‘The History and Music of Benjamin Franklin’s
Colonial America’ at TAMIU, Feb. 20
Texas A&M International University hosts “The History and Music of Benjamin Franklin’s Colonial America,” Sunday, Feb. 20 at 3 p.m. in the TAMIU Center for the Fine and Performing Arts Recital Hall.
The innovative program will feature Norman Rockwell’s “Poor Richard’s Almanac” Suite, historian and author John Micklos, Jr., glass armonica instrument master William Zeitler, the Monte Vista String Quartet and pianist Christopher Guzman.
The presentation is made possible by TAMIU, the Lucy Meriwether Chapter of the Daughters of the American Revolution, Red Hill Society of Children of the American Revolution and Toni L. Ruiz.

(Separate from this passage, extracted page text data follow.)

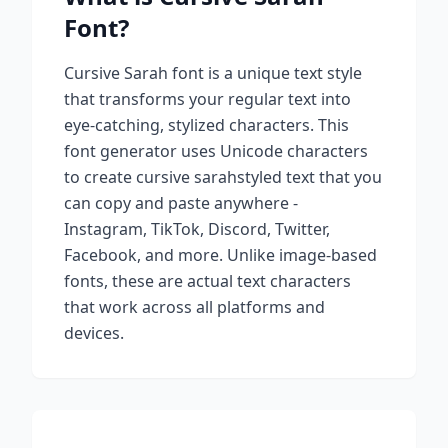
Font?
Cursive Sarah
font is a unique text style
that transforms your regular text into
eye-catching, stylized characters. This
font generator uses Unicode characters
to create
cursive sarah
styled text that you
can copy and paste anywhere -
Instagram, TikTok, Discord, Twitter,
Facebook, and more. Unlike image-based
fonts, these are actual text characters
that work across all platforms and
devices.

The musical program will include Adagio by W.A. Mozart, Melodrama from Leonore Prohaska by Ludwig Van Beethoven, Adagio and Rondo (with Quartet) by W.A. Mozart, Grave by Karl Leopold Roellig, Adagio by Joseph Aloys Schmittbaur, Dance of the Sugar Plum Fairy by P.I. Tchaikovsky, Climbing the Holy Mount (with Quartet), Vigil for a New Moon, and The Contemplation of the Grail by William Zeitler.
Benjamin Franklin is one of the nation’s most revered founding fathers. Made famous for his experiments with electricity, Franklin had a vast knowledge of music and surrounded himself with it throughout his life.
In 1761, he invented the Glass Armonica, premiered in early 1762 when played by London Virtuoso Marianne Davis. Franklin was the first to envision the tuning of glasses into an individual musical instrument. Franklin claimed the armonica was the invention he took most delight in creating, so it is fitting to pay tribute to this remarkable instrument on the 250th Anniversary of its invention. Both Mozart and Beethoven wrote works for the glass armonica.
Also part of Sunday’s event is Norman Rockwell’s suite of seven paintings, “Poor Richard’s Almanac,” a portrayal of life in Colonial America. The painting depicts the role of taverns, inventions of the Golden Age with an emphasis on Franklin and the importance of his associations with English Royalty, his role as a printer, his life in colonial Philadelphia, and the women in his life.
Historian John Micklos, Jr. will share his insights on life in Colonial America. Author of nearly 75 newspaper, magazine, and journal articles, he has served as editor-in –chief of Reading Today, the membership newspaper of the International Reading Association. He is an active freelance writer and author of more than 15 books for children and young adults, including biographies and poetry. Micklos’ fascination with the Nation’s founding led him to write The Revolutionary War Library Series in 2008, a young person’s perspective of the founding of the nation.
William Zeitler is one of the world’s leading virtuoso performers on the armonica. A musician since the age 5, Zeitler studied piano and went on to earn a B.F.A. from the California Institute of the Arts. He has gone on to entertain audiences around the world.
The Monte Vista String Quartet, under the direction of Andrew Small, has exclusively drawn its string quartet players from the San Antonio Symphony. Monte Vista String musicians are full-time professional musicians who attained Quartet positions through competitive national auditions. The musicians hold degrees from some of the finest music schools in the world.
Texas native and pianist Christopher Guzman has entertained audiences throughout North America, Europe and Asia. He received his bachelors and masters degrees from the Juilliard School, and studied at the New England Conservatory of Music. Guzman is a doctoral candidate at the University of Texas at Austin.